→ **Task requirements**
Go through the records and copy each line where the string "thiết" occurs.

━━ The data

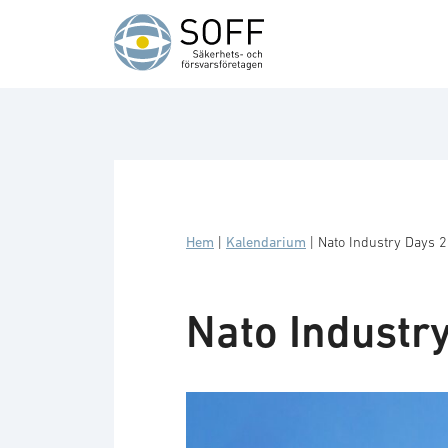
Hoppa till innehåll
Hem
|
Kalendarium
|
Nato Industry Days 
Nato Industr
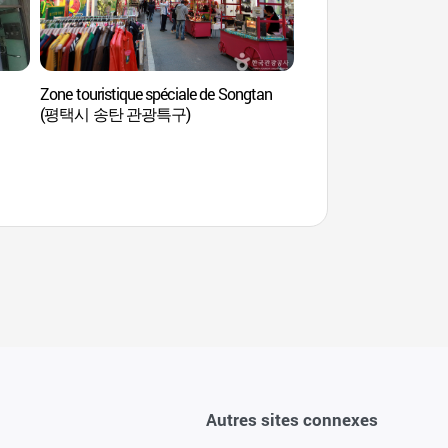
Zone touristique spéciale de Songtan
Arboretum de Mulh
(평택시 송탄 관광특구)
물향기수목원)
Autres sites connexes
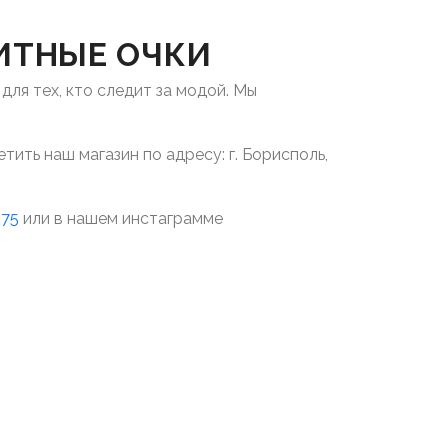
ИТНЫЕ ОЧКИ
ля тех, кто следит за модой. Мы
ить наш магазин по адресу: г. Борисполь,
 75
или в нашем инстаграмме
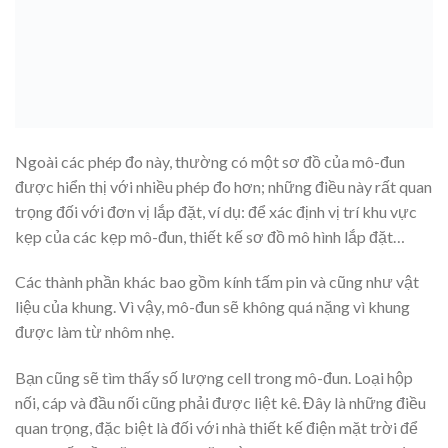
Ngoài các phép đo này, thường có một sơ đồ của mô-đun
được hiển thị với nhiều phép đo hơn; những điều này rất quan
trọng đối với đơn vị lắp đặt, ví dụ: để xác định vị trí khu vực
kẹp của các kẹp mô-đun, thiết kế sơ đồ mô hình lắp đặt…
Các thành phần khác bao gồm kính tấm pin và cũng như vật
liệu của khung. Vì vậy, mô-đun sẽ không quá nặng vì khung
được làm từ nhôm nhẹ.
Bạn cũng sẽ tìm thấy số lượng cell trong mô-đun. Loại hộp
nối, cáp và đầu nối cũng phải được liệt kê. Đây là những điều
quan trọng, đặc biệt là đối với nhà thiết kế điện mặt trời để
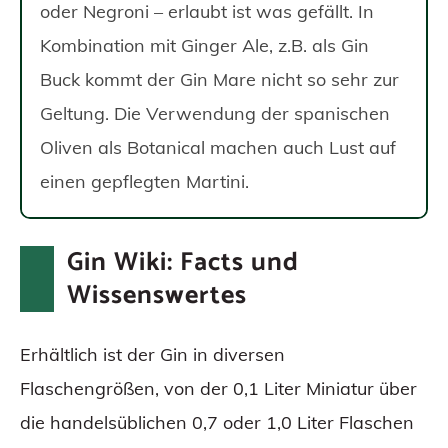
oder Negroni – erlaubt ist was gefällt. In
Kombination mit Ginger Ale, z.B. als Gin
Buck kommt der Gin Mare nicht so sehr zur
Geltung. Die Verwendung der spanischen
Oliven als Botanical machen auch Lust auf
einen gepflegten Martini.
Gin Wiki: Facts und
Wissenswertes
Erhältlich ist der Gin in diversen
Flaschengrößen, von der 0,1 Liter Miniatur über
die handelsüblichen 0,7 oder 1,0 Liter Flaschen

━━━━

→ **Exercise solution**
kẹp của các kẹp mô-đun, thiết kế sơ đồ mô hình lắp đặt…
quan trọng, đặc biệt là đối với nhà thiết kế điện mặt trời để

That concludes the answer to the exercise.